Popular Electronics treble booster 12/1969

Vintage treble booster schematic from 1969

Treble boosters were once a very popular add-on. Many amps were dark and muddy sounding when pushed into the overdrive, and anyway guitars had a hell of a time to cut through ever increasing stage volumes. Today Dallas Rangemaster is probably the most famous treble booster, used (at some time) by Rory Gallagher, Ritchie Blackmore, Brian May and many others. 1969 was probably a very good time to publish an article about building your own treble booster. Let's see if it's any good...

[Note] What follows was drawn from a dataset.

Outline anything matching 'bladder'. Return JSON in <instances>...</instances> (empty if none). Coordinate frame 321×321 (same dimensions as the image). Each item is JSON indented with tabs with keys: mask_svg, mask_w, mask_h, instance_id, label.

As we can see in the schematic, this is a common emitter amplifier. Very basic text book circuit. Treble boost is achieved by adding a small value capacitor (in this case C2) to an amplifier circuit in order to allow AC signals to bypass the emitter resistor. All very basic stuff. But this treble booster does not work. Can you see why?

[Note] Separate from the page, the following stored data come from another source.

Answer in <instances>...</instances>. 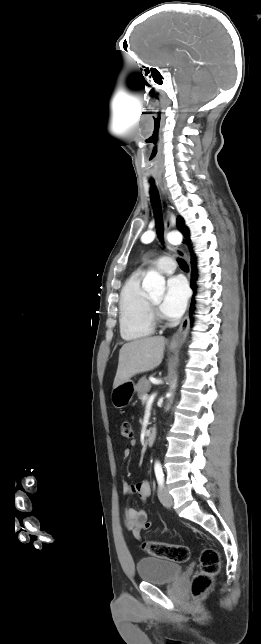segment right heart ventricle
<instances>
[{
    "instance_id": "e07e8e85",
    "label": "right heart ventricle",
    "mask_w": 261,
    "mask_h": 644,
    "mask_svg": "<svg viewBox=\"0 0 261 644\" xmlns=\"http://www.w3.org/2000/svg\"><path fill=\"white\" fill-rule=\"evenodd\" d=\"M141 278L140 271L133 273L125 281L120 292V334L127 341L139 340L154 332L149 296L141 286Z\"/></svg>"
}]
</instances>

I'll spoil the fun: it's the R1, a 120kΩ resistor from the positive power supply to transistor base. It's too small. If we look at the LPB-1 schematic, we get some idea how to guess the correct value. With the values given in the article, HEP-55 doesn't bias correctly. Yeah, I tried with original Motorola HEP-55. First instinct might be to make collector resistor variable. Just like in the fuzz face adjust it so that collector voltage is about 4,5V. It kind of works, but this is not the correct method.

Problem comes obvious when you adjust your guitar volume and tone controls. Noise, hiss, crackle and other interference will occur. This is because our treble booster has too low input impedance, and our transistor is still not biased correctly. So here's what to do: chance R1 to 560kΩ and optionally R3 to 10kΩ. Now it works much better! I have no idea why original author has chosen those resistor values, as they are clearly incorrect.

This is a common thing with magazine article effects. Idea is very solid, but the implementation is wrong. I understand they can't publish commercial circuits. But as I said, this is basic electronics: a common emitter amplifier. Not in any way a commercial circuit.